Le Conseil d’État

Le cœur discret du pouvoir

Avec l’Inspection Générale des Finances et la Cour des Comptes (légèrement moins prestigieuse toutefois), le Conseil d’État fait partie des « grands corps » que rêvent d’intégrer les élèves de l’ENA mais aussi les hauts-fonctionnaires au cours de leur carrière.

Institution discrète, mal connue, elle est pourtant au cœur de l’État depuis deux siècles, résistant à tous les changements de majorité et de régime.

Carte postale représentant le Conseil d’État, Paris, XIXe siècle. L'agrandissement montre le Conseil d’État de nos jours.

Le conseil napoléonien, juge et conseil

Issu du conseil du Roi, supprimé en 1791, le Conseil d’État est fondé par la Constitution du 22 frimaire an VIII (13 décembre 1799) dont l’article 52 dispose que «  Sous la direction des consuls, un Conseil d’État est chargé de rédiger les projets de loi et les règlements d’administration publique, et de résoudre les difficultés qui s’élèvent en matière administrative ».

Les révolutionnaires ayant interdit aux institutions judiciaires, en réaction aux Parlements d’Ancien Régime, d’intervenir dans les affaires administratives, il fallait trouver un moyen de contrôler les décisions administratives. C’est le Conseil d’État qui s’en chargera, ainsi que les « conseils de préfecture », ancêtres des tribunaux administratifs placés comme leur nom l’indique sous la tutelle des préfets. À la fois conseil du gouvernement, il peut examiner successivement un projet de texte pour avis, puis à être saisi d’une requête en annulation de ce texte.

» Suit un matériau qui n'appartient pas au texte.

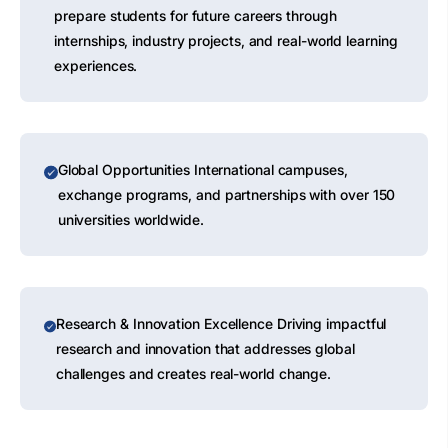
prepare students for future careers through
internships, industry projects, and real-world learning
experiences.
Global Opportunities International campuses,
exchange programs, and partnerships with over 150
universities worldwide.
Research & Innovation Excellence Driving impactful
research and innovation that addresses global
challenges and creates real-world change.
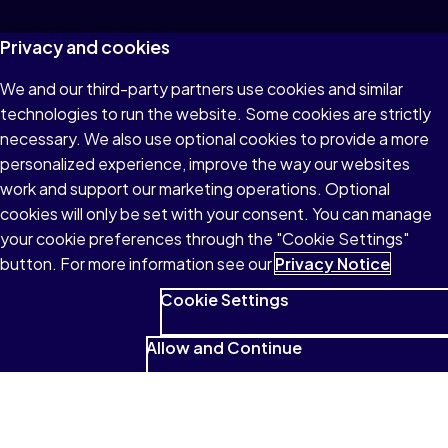
Privacy and cookies
We and our third-party partners use cookies and similar
technologies to run the website. Some cookies are strictly
necessary. We also use optional cookies to provide a more
personalized experience, improve the way our websites
work and support our marketing operations. Optional
cookies will only be set with your consent. You can manage
your cookie preferences through the "Cookie Settings"
button. For more information see our
Privacy Notice
Cookie Settings
Allow and Continue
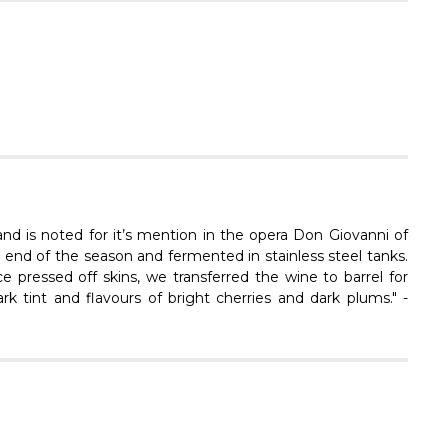
Γ
 and is noted for it’s mention in the opera Don Giovanni of
 end of the season and fermented in stainless steel tanks.
e pressed off skins, we transferred the wine to barrel for
k tint and flavours of bright cherries and dark plums." -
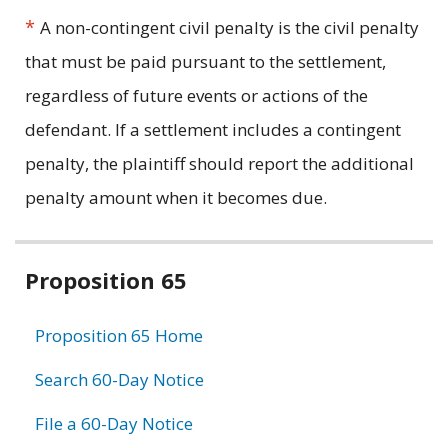
*
A non-contingent civil penalty is the civil penalty
that must be paid pursuant to the settlement,
regardless of future events or actions of the
defendant. If a settlement includes a contingent
penalty, the plaintiff should report the additional
penalty amount when it becomes due.
Related
Proposition 65
information
Proposition 65 Home
Search 60-Day Notice
File a 60-Day Notice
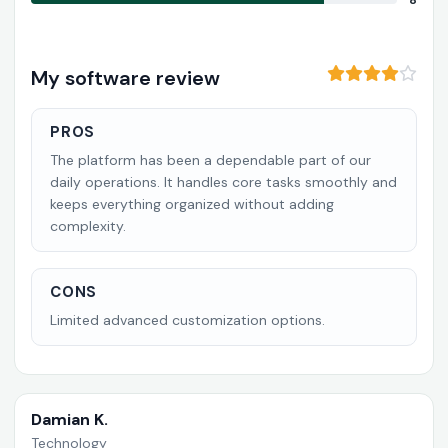
8
My software review
PROS
The platform has been a dependable part of our
daily operations. It handles core tasks smoothly and
keeps everything organized without adding
complexity.
CONS
Limited advanced customization options.
Damian K.
Technology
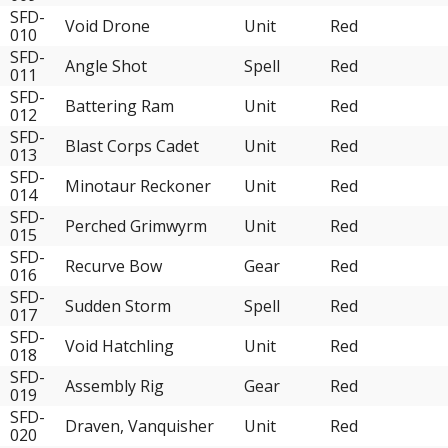
SFD-
Void Drone
Unit
Red
010
SFD-
Angle Shot
Spell
Red
011
SFD-
Battering Ram
Unit
Red
012
SFD-
Blast Corps Cadet
Unit
Red
013
SFD-
Minotaur Reckoner
Unit
Red
014
SFD-
Perched Grimwyrm
Unit
Red
015
SFD-
Recurve Bow
Gear
Red
016
SFD-
Sudden Storm
Spell
Red
017
SFD-
Void Hatchling
Unit
Red
018
SFD-
Assembly Rig
Gear
Red
019
SFD-
Draven, Vanquisher
Unit
Red
020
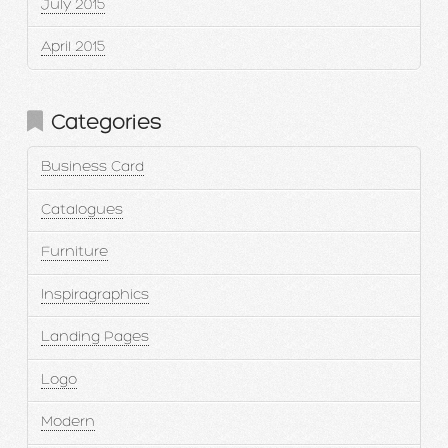
July 2015
April 2015
Categories
Business Card
Catalogues
Furniture
Inspiragraphics
Landing Pages
Logo
Modern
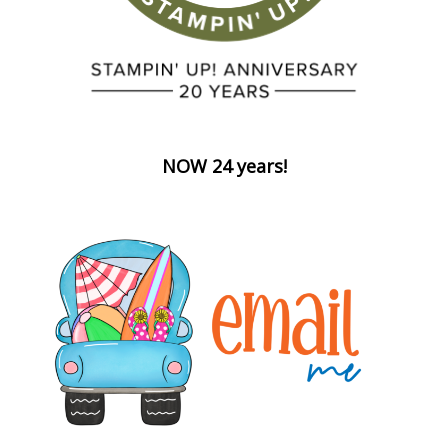
NOW 24 years!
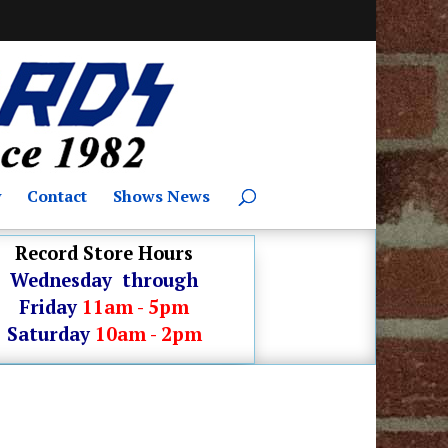
y
Contact
Shows News
Record Store Hours
Wednesday through
Friday
11am - 5pm
Saturday
10am - 2pm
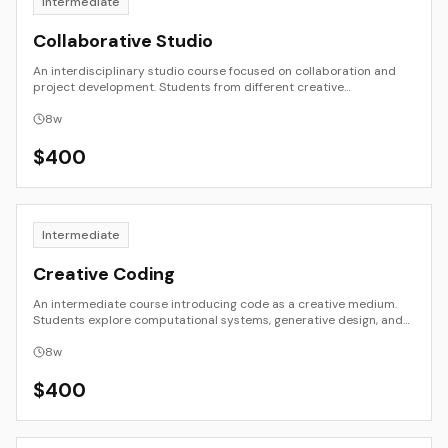
Intermediate
Collaborative Studio
An interdisciplinary studio course focused on collaboration and
project development. Students from different creative
backgrounds work in small teams to plan, create, and present a
unified project. Emphasis is placed on creative communication,
8
w
research, and documentation as shared practice. The course
models real-world studio collaboration between artists, designers,
$
400
and technologists.
Intermediate
Creative Coding
An intermediate course introducing code as a creative medium.
Students explore computational systems, generative design, and
the aesthetics of logic. Through short projects and experiments,
they learn to write programs that create images, motion, and
8
w
interaction—understanding structure and variability as artistic
tools.
$
400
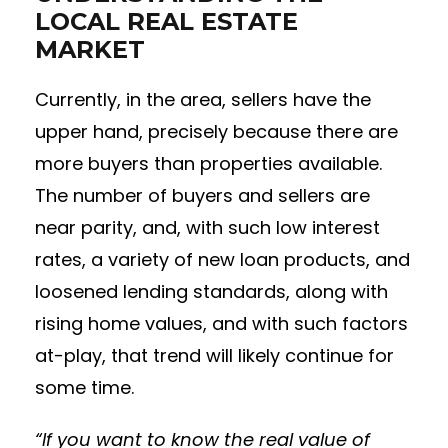
LOCAL REAL ESTATE
MARKET
Currently, in the area, sellers have the
upper hand, precisely because there are
more buyers than properties available.
The number of buyers and sellers are
near parity, and, with such low interest
rates, a variety of new loan products, and
loosened lending standards, along with
rising home values, and with such factors
at-play, that trend will likely continue for
some time.
“If you want to know the real value of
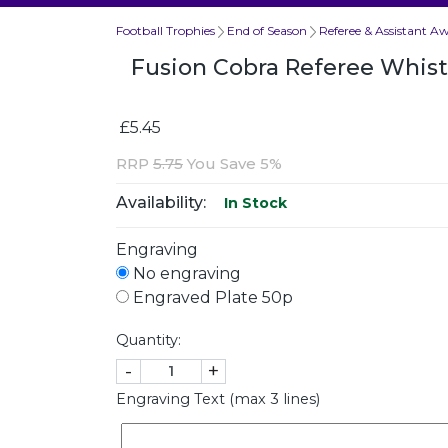
Football Trophies
End of Season
Referee & Assistant A
Fusion Cobra Referee Whis
£5.45
RRP
5.75
You Save 5%
Availability:
In Stock
Engraving
No engraving
Engraved Plate 50p
Quantity:
-
+
Engraving Text (max 3 lines)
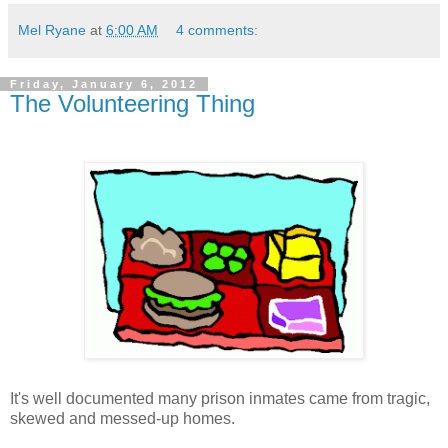
Mel Ryane
at
6:00 AM
4 comments:
Friday, January 6, 2012
The Volunteering Thing
It's well documented many prison inmates came from tragic,
skewed and messed-up homes.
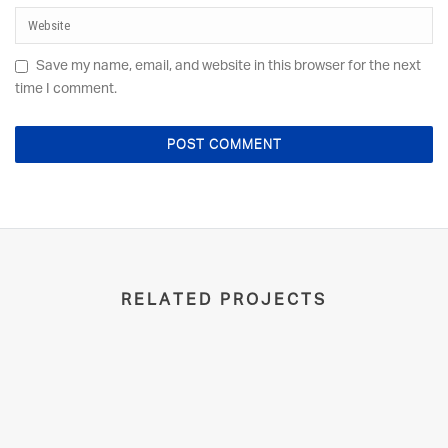
Save my name, email, and website in this browser for the next
time I comment.
RELATED PROJECTS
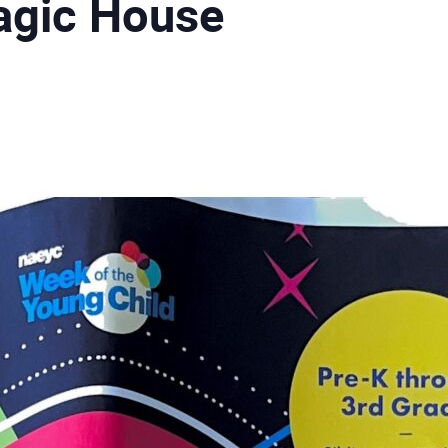
agic House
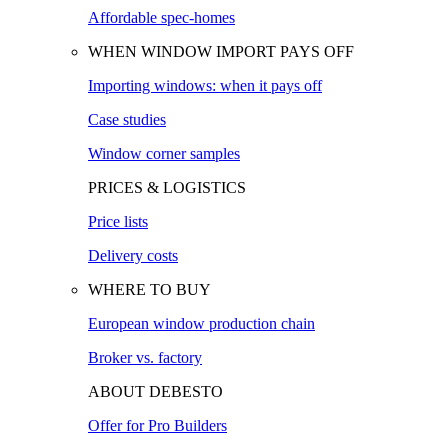
Affordable spec-homes
WHEN WINDOW IMPORT PAYS OFF
Importing windows: when it pays off
Case studies
Window corner samples
PRICES & LOGISTICS
Price lists
Delivery costs
WHERE TO BUY
European window production chain
Broker vs. factory
ABOUT DEBESTO
Offer for Pro Builders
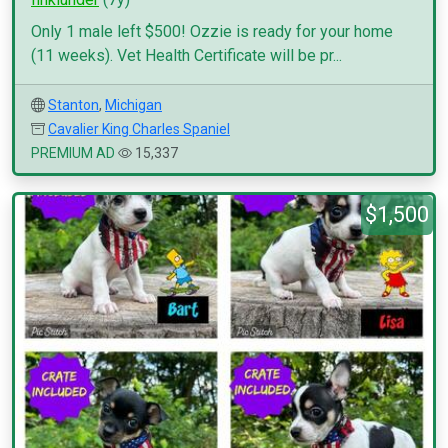
Only 1 male left $500! Ozzie is ready for your home
(11 weeks). Vet Health Certificate will be pr...
Stanton
,
Michigan
Cavalier King Charles Spaniel
PREMIUM AD
15,337
$1,500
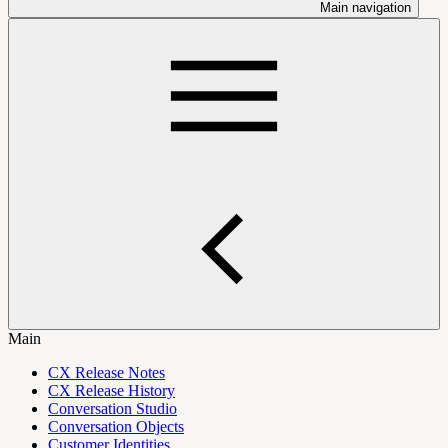
Main navigation
Main
CX Release Notes
CX Release History
Conversation Studio
Conversation Objects
Customer Identities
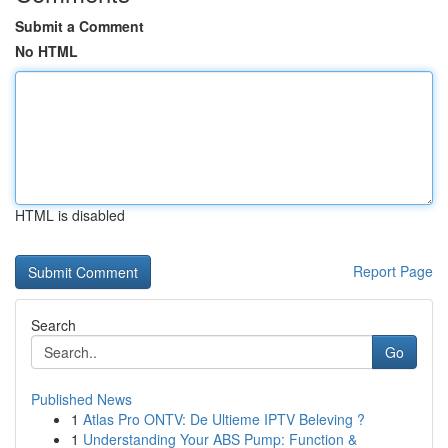
Submit a Comment
No HTML
HTML is disabled
Report Page
Search
Go
Published News
1
Atlas Pro ONTV: De Ultieme IPTV Beleving ?
1
Understanding Your ABS Pump: Function &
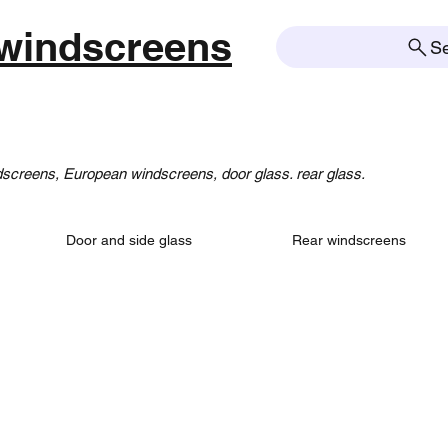
windscreens
S
creens, European windscreens, door glass. rear glass.
Door and side glass
Rear windscreens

Vivement soutenu par Bonaparte, le Conseil prend une part importante dans la la rédaction des grandes codes napoléoniens et forme de nombreux fonctionnaires.

Malgré ses liens avec le régime napoléonien, le Conseil d’État survit à la Restauration et à tous les changements de régime du XIXe siècle. Celui de 1870 manque lui être fatal, en raison entre autres de l’opposition de Gambetta, mais loi du 24 mai 1872 le restaure finalement et adapte son fonctionnement.

En réaction à cette instabilité et aux purges, le Conseil d’État promeut à la fin du XIXe siècle le modèle d’une administration politiquement neutre et dégage les grands principes permettant de protéger les agents publics des purges politiques. Par ailleurs, il s’affranchit de son rôle de conseil en matière judiciaire, jusqu’à l’abandon définitif en 1889 par l’arrêt Cadot du principe de la « justice retenue » selon lequel il rendait la justice au nom du gouvernement.

Depuis les années 1880, le Conseil d’État a oeuvré avec continuité et opiniâtreté au développement du droit administratif au travers de ses « grands arrêts », le droit administratif étant largement « prétorien », c’est-à-dire dégagé par le juge et non fixé par des textes.

Durant la Seconde Guerre mondiale, le Conseil d’État se retrouve de nouveau sur le devant de la scène, soutenu par le maréchal Pétain. L’institution, dont les membres juifs ont été épurés, se fait l’exécutant docile des mesures de Vichy au moins jusqu’à 1942.

Épuré à la Libération, le Conseil d’État voit son rôle s’accroître dans la vie administrative du pays, malgré les critiques dont il fait l’objet, y compris du général de Gaulle lorsque l’institution s’oppose à lui en 1962, et plus récemment pour les « pantouflages » de ses membres entre privé et public qui incarnent un certain dévoiement de l’esprit public, ou pour la complaisance envers l’administration dont ce juge est toujours soupçonné.